Exercise data:
· · · ·

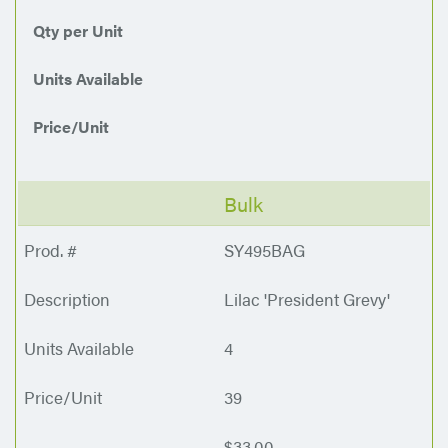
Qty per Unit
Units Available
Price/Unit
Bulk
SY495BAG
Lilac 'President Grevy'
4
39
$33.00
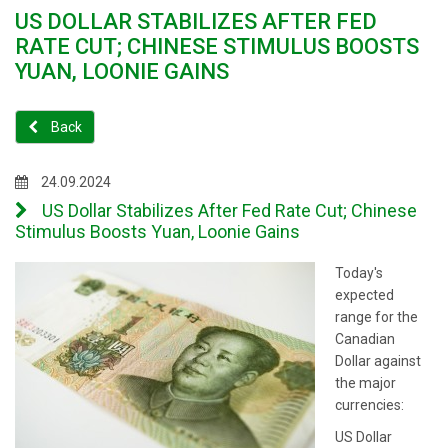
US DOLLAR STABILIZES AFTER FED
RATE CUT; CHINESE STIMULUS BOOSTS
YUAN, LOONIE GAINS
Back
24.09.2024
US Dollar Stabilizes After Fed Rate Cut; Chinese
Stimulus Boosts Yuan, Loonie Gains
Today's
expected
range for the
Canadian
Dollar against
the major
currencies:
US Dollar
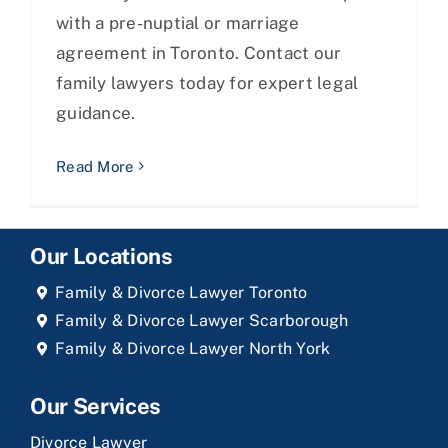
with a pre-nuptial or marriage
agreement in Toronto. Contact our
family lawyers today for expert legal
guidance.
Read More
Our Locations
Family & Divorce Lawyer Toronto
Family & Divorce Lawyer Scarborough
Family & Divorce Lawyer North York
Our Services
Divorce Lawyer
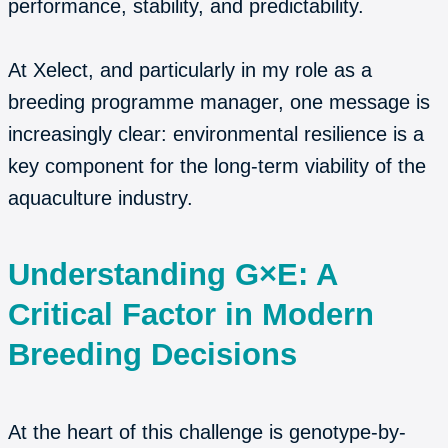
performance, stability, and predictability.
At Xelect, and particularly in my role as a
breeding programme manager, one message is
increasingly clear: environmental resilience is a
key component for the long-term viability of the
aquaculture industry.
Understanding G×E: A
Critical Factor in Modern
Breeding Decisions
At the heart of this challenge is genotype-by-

· · · ·

Assignment:
Write out the lines beginning at the line with "family lawyers today for expert legal" and ending at the last line of the entries. Include no pictures.

Result below:
family lawyers today for expert legal
guidance.
Read More
Our Locations
Family & Divorce Lawyer Toronto
Family & Divorce Lawyer Scarborough
Family & Divorce Lawyer North York
Our Services
Divorce Lawyer
performance, stability, and predictability.
At Xelect, and particularly in my role as a
breeding programme manager, one message is
increasingly clear: environmental resilience is a
key component for the long-term viability of the
aquaculture industry.
Understanding G×E: A
Critical Factor in Modern
Breeding Decisions
At the heart of this challenge is genotype-by-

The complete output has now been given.